A story of friendship through the years, to be enjoyed slowly and with great care
With its large cast of characters and charting of intergenerational trials and tribulations, the revelation of tragedies hidden in a family’s past and estrangements between kin, Philip Hensher’s majestic tenth novel, The Friendly One, is reminiscent of an engrossing yet challenging Victorian classic.
It’s the story of two families, neighbours on a leafy, up-market, middle-class street in early 1990s Sheffield. On one side of the garden fence is the soon-tobe-widowed Hilary Spinster, a retired GP whose four children have already left home; while on the other is Sharif — a professor of engineering at the university — his wife, Nazia, their twin boys, and, on this particular sunny day, their older daughter, Aisha.
A freak accident brings an abrupt end to the day, but Hilary’s quick-thinking, as he vaults the garden fence to offer his assistance, cements a friendship between the two families that will last for the next three decades.
The Friendly Ones is not a novel to be rattled quickly through.
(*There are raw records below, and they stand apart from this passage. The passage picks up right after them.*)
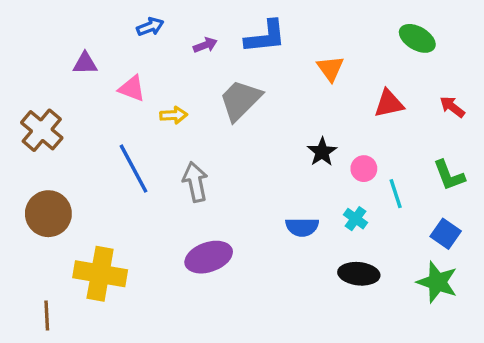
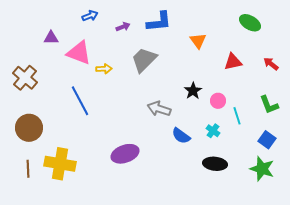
pink triangle: (132, 88) -> (79, 53), size x1.5
gray arrow: (195, 182) -> (159, 109), moved, turned -60
blue semicircle: (302, 227) -> (181, 136), turned 36
brown line: (47, 315) -> (28, 169), moved

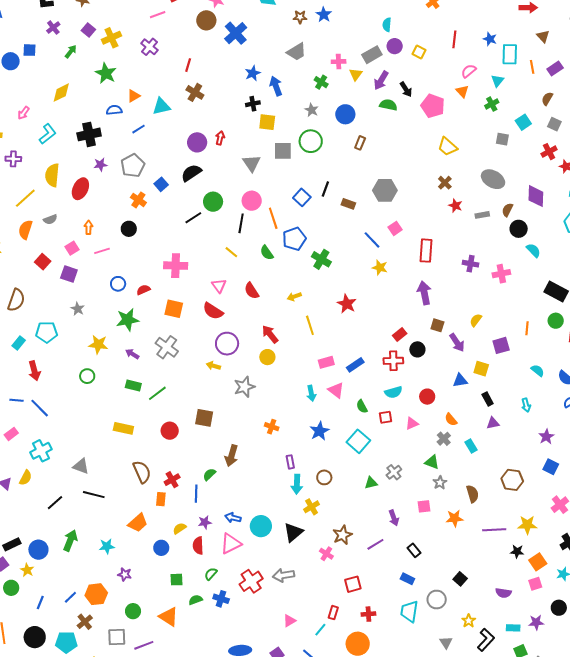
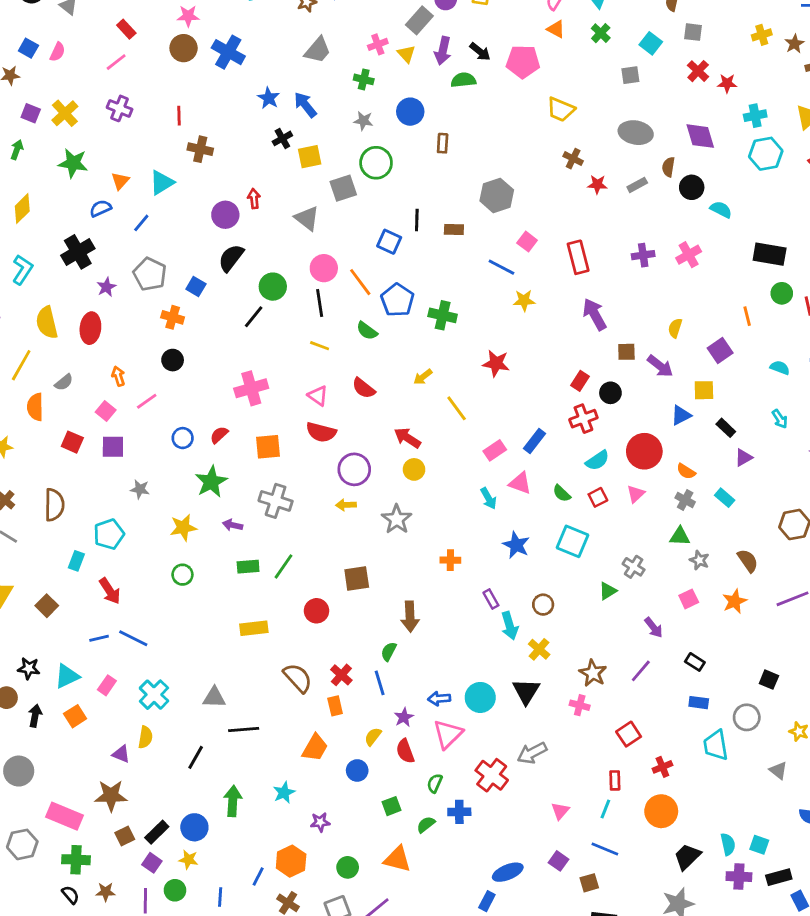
red circle: (427, 397) -> (644, 451), size x1.6

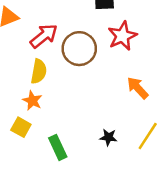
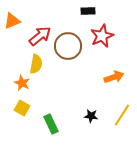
orange arrow: (138, 88) -> (114, 77), turned 114
orange star: (32, 101) -> (22, 83), moved

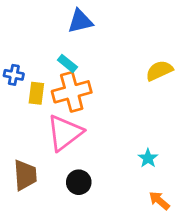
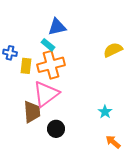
blue triangle: (80, 21) -> (57, 27), moved
brown trapezoid: (25, 175) -> (32, 112), moved

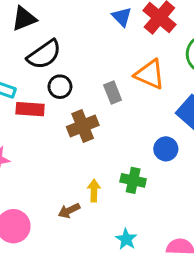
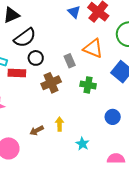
blue circle: (166, 149) -> (113, 117), moved
green cross: (133, 180) -> (88, 85), moved
brown arrow: (69, 211) -> (37, 131), moved
cyan star: (126, 239) -> (82, 144), moved

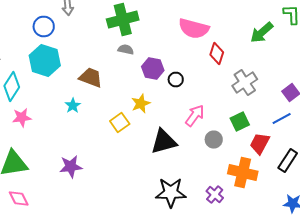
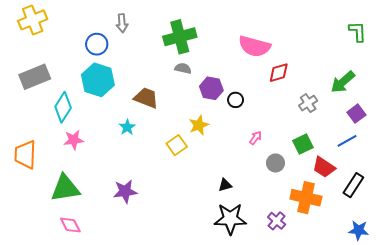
green arrow: (262, 32) -> (343, 82), moved
red diamond: (217, 54) -> (279, 73), turned 55
gray cross: (245, 82) -> (308, 103), size x0.7
pink arrow: (195, 116) -> (256, 138), size x0.6
black triangle: (164, 142) -> (225, 185), moved, size x0.5
red trapezoid: (260, 144) -> (324, 167), turned -85

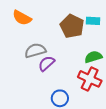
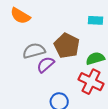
brown pentagon: (72, 26) -> (67, 46), moved

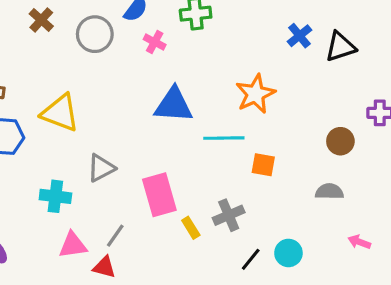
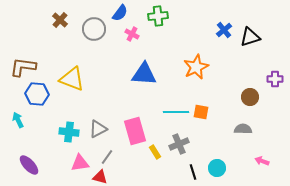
cyan line: (224, 138) -> (176, 112), moved
gray triangle: (101, 168) -> (98, 129), moved
black line: (251, 259) -> (193, 172), turned -56

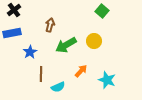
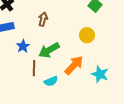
green arrow: (66, 45) -> (49, 50), moved
orange arrow: (81, 71) -> (74, 65), size x1.5

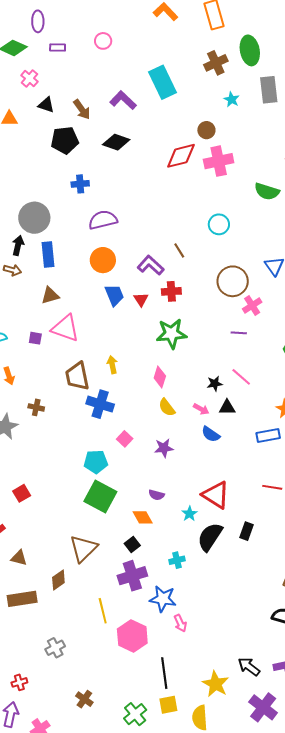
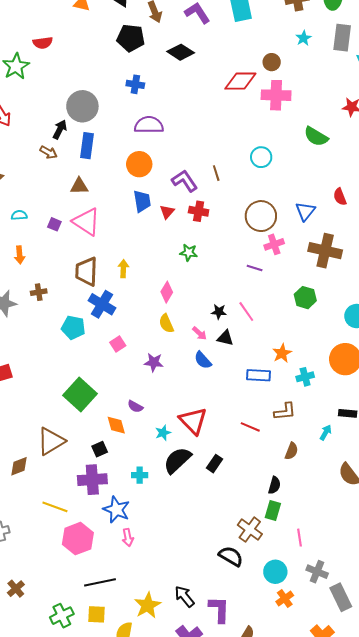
green star: (172, 334) -> (189, 253), size x0.6
brown cross: (36, 407) -> (39, 292), turned -35
cyan pentagon: (96, 462) -> (73, 328), moved
yellow line: (103, 611) -> (55, 507), turned -70
black line: (164, 673) -> (100, 582), turned 72

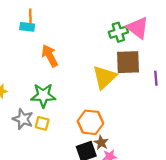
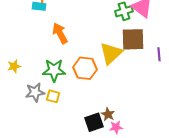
gray star: (23, 119) -> (35, 92), turned -30
orange hexagon: (90, 122) -> (85, 68), moved

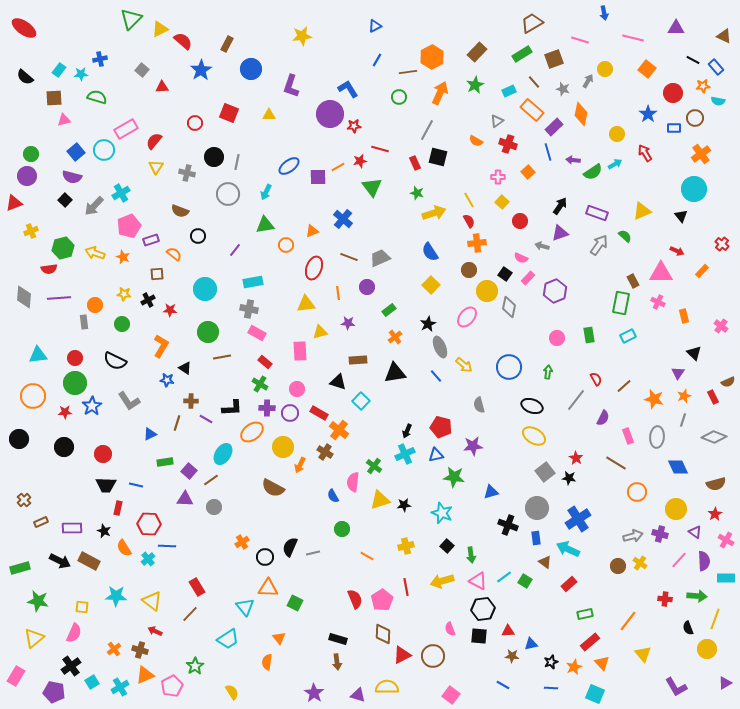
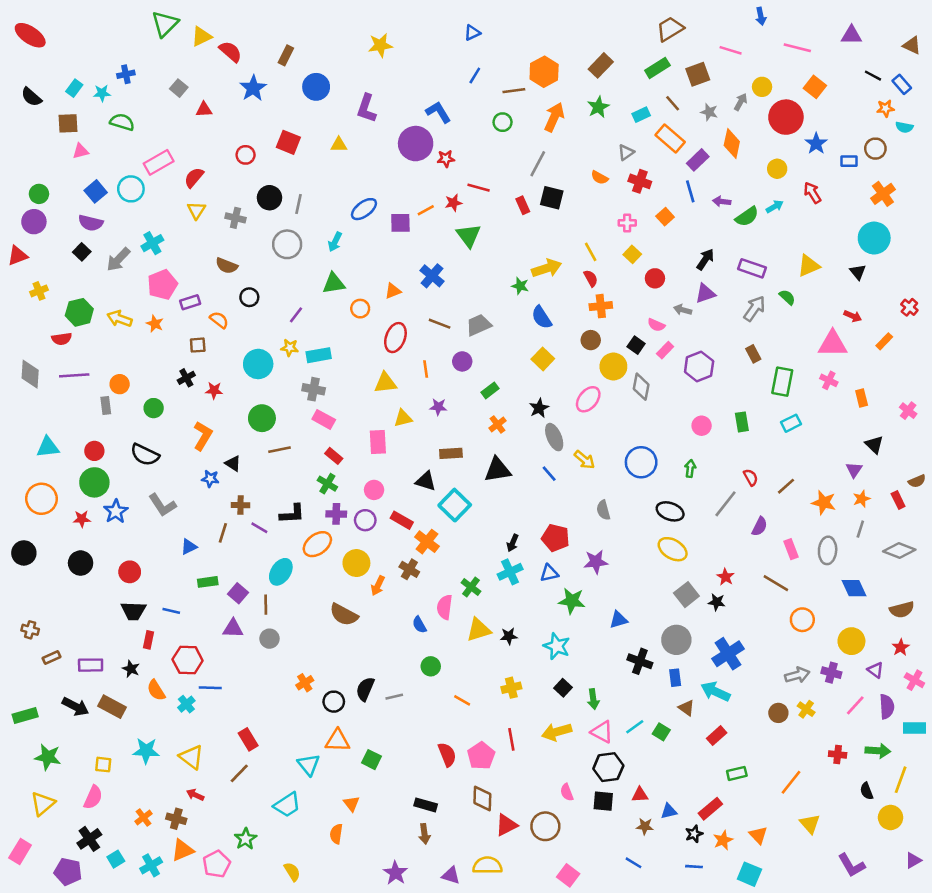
red circle: (673, 93) -> (786, 117), moved, size x1.4
green star: (417, 193) -> (520, 286), moved
brown rectangle: (633, 281) -> (753, 354), moved
yellow star: (124, 294) -> (290, 348), moved
cyan square: (361, 401) -> (455, 505), size x1.4
brown line: (211, 480) -> (266, 605), turned -56
brown cross: (24, 500) -> (30, 630), turned -32
red rectangle: (590, 642) -> (710, 809), moved

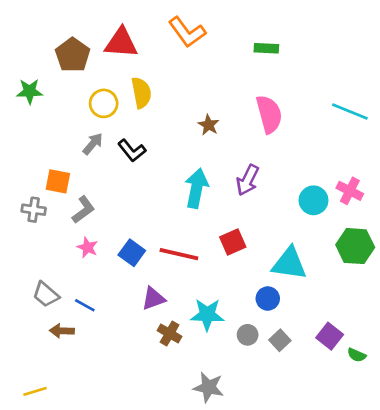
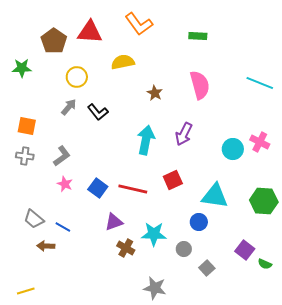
yellow semicircle: (141, 93) -> (123, 62), moved, turned -90
orange square: (58, 181) -> (27, 126), moved
green hexagon: (355, 246) -> (264, 201), moved
gray square: (280, 340) -> (207, 268), moved

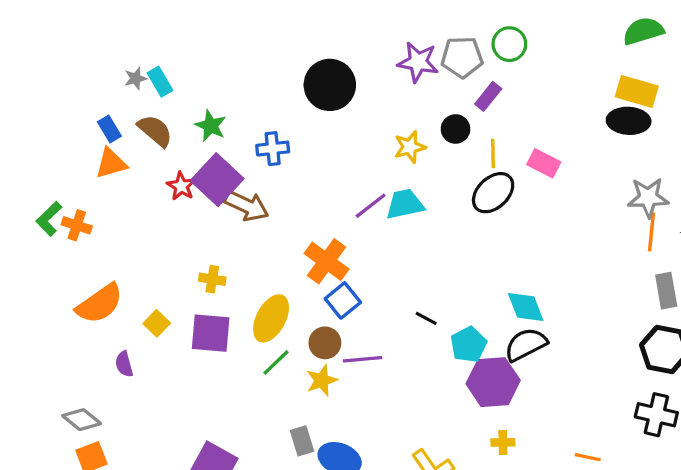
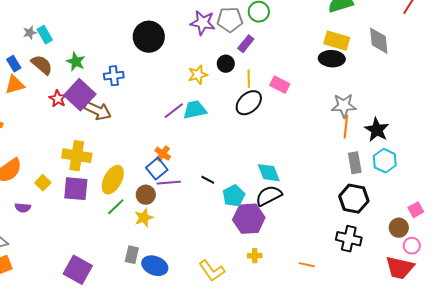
orange cross: (327, 261) -> (163, 154), moved, size x0.6
yellow cross: (212, 279) -> (77, 156), size x1.8
purple line: (362, 359) -> (169, 183), moved
purple semicircle: (124, 364) -> (23, 208), turned -70
gray rectangle: (302, 441) -> (132, 255), turned 30

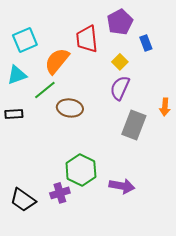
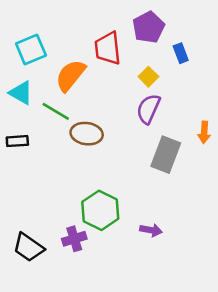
cyan triangle: (17, 75) -> (21, 93), turned 50
green line: (45, 90) -> (56, 111), turned 70
purple arrow: (122, 186) -> (151, 230), size x0.7

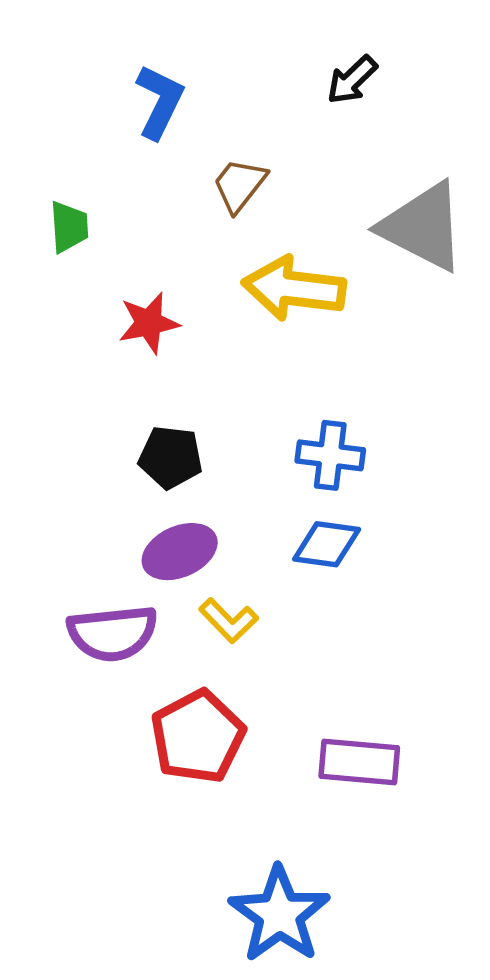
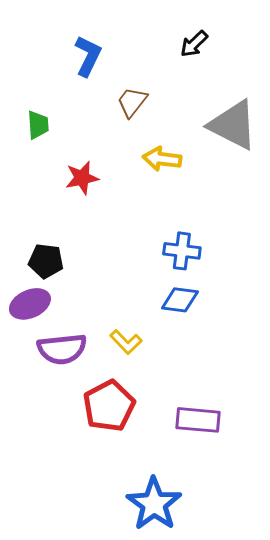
yellow arrow: (294, 288) -> (162, 159), size x0.7
black pentagon: (171, 457) -> (46, 261), moved
purple ellipse: (180, 552) -> (30, 304), moved

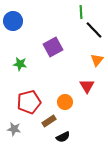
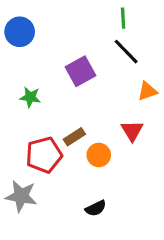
black line: (94, 30) -> (126, 52), moved
orange triangle: (97, 60) -> (147, 91), turned 32
brown rectangle: (49, 121) -> (74, 137), moved
gray star: (14, 129) -> (21, 196), size x1.5

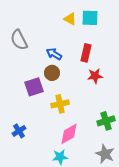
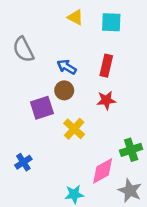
yellow triangle: (70, 19) -> (75, 17), moved
red star: (95, 76) -> (106, 100), moved
yellow cross: (60, 104) -> (74, 129), turned -36
pink diamond: (69, 134) -> (103, 171), moved

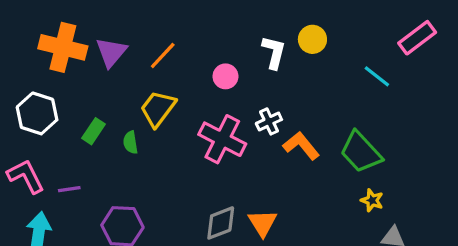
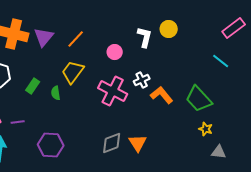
cyan line: (377, 76) -> (221, 61), moved

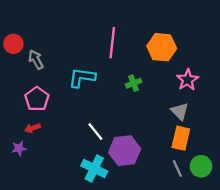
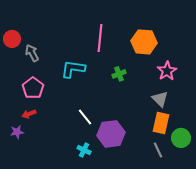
green circle: (201, 166) -> (181, 138), moved
cyan cross: (94, 169) -> (84, 150), size x0.6

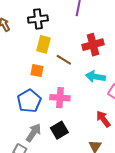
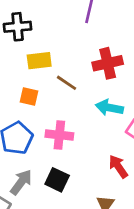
black cross: (38, 19) -> (18, 27), moved
yellow rectangle: (43, 44) -> (39, 61), turned 66
black square: (59, 130) -> (57, 180), turned -36

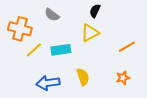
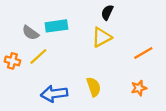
gray semicircle: (52, 15) -> (30, 33), moved
orange cross: (20, 29) -> (12, 61), moved, size x0.6
cyan rectangle: (61, 50) -> (56, 26), moved

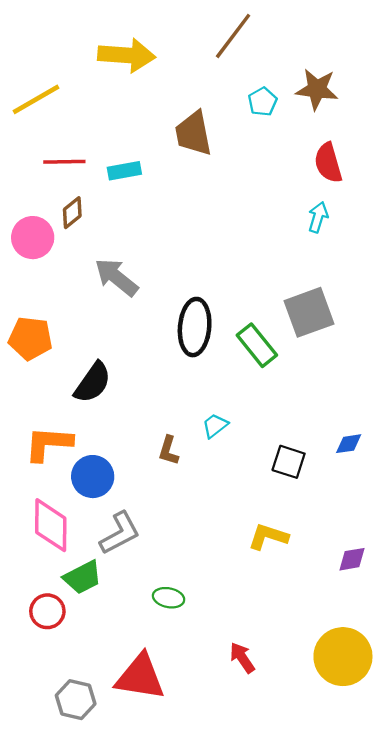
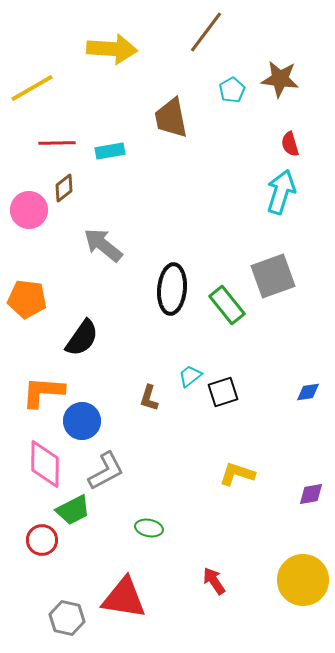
red semicircle: (328, 163) -> (290, 144), size x0.7
cyan arrow: (318, 217) -> (281, 192), size x1.6
black square: (289, 462) -> (223, 392), moved, turned -36

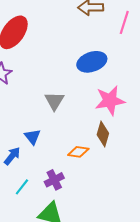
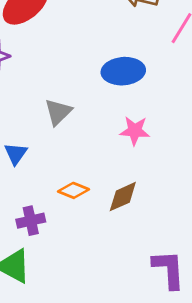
pink star: (110, 101) -> (135, 131), size x0.7
brown diamond: (103, 134) -> (123, 197), moved, turned 35

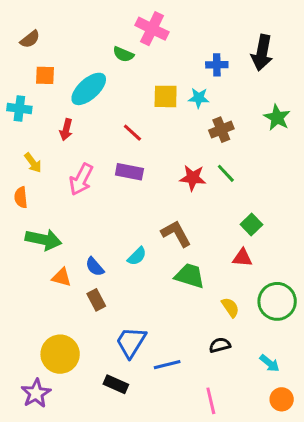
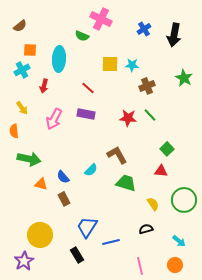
blue cross: (217, 65) -> (144, 29), moved, turned -32
cyan ellipse: (89, 89) -> (59, 59), turned -45
cyan cross: (19, 109) -> (22, 70), moved, turned -35
black rectangle: (116, 384) -> (77, 255), turned 35
orange circle: (282, 399) -> (175, 265), moved

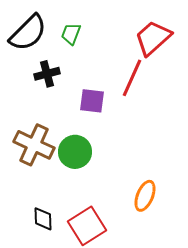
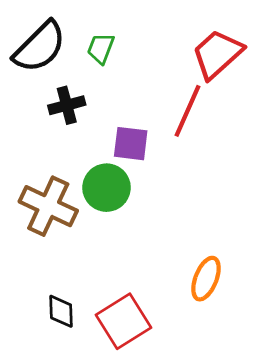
green circle: (75, 152) -> (106, 188), moved

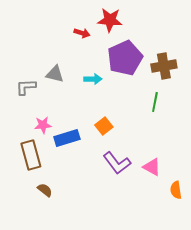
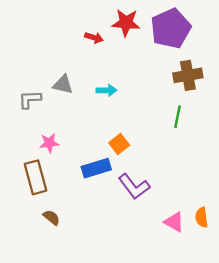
purple pentagon: (125, 58) -> (171, 28), moved
blue rectangle: (67, 138) -> (96, 168), moved
pink triangle: (152, 167) -> (174, 222), moved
It’s a story that demands a degree of care and attention from the reader — not least so as to be rewarded for one’s effort with the full appreciation of the minutiae that make this novel more than the sum of its parts.
Initially, Hensher turns his attention to the Spinsters, a family riven with dissatisfaction and disappointments.
So, too, Nazia and Sharif’s clan are carrying their own trauma, Hensher later transporting us back to Bangladesh in 1971, a country fractured by the war of independence — the ‘friendly ones’ of the title a reference both to the cordial relations formed over a Sheffield garden fence and the name of the network of collaborators working with the Pakistani authorities during the war.
Notably, the Bangladesh-set scenes are no less fully realised than those in Britain.
This is due, in part, no doubt, to the fact that it’s a landscape Hensher’s already familiar with, having set his prize-winning 2012 novel Scenes From Early Life in 1970s Dhaka.
But it’s also evidence of the impressive evenhandedness he takes when it comes to the two strands of his story — no mean feat in a novel of this length and weight.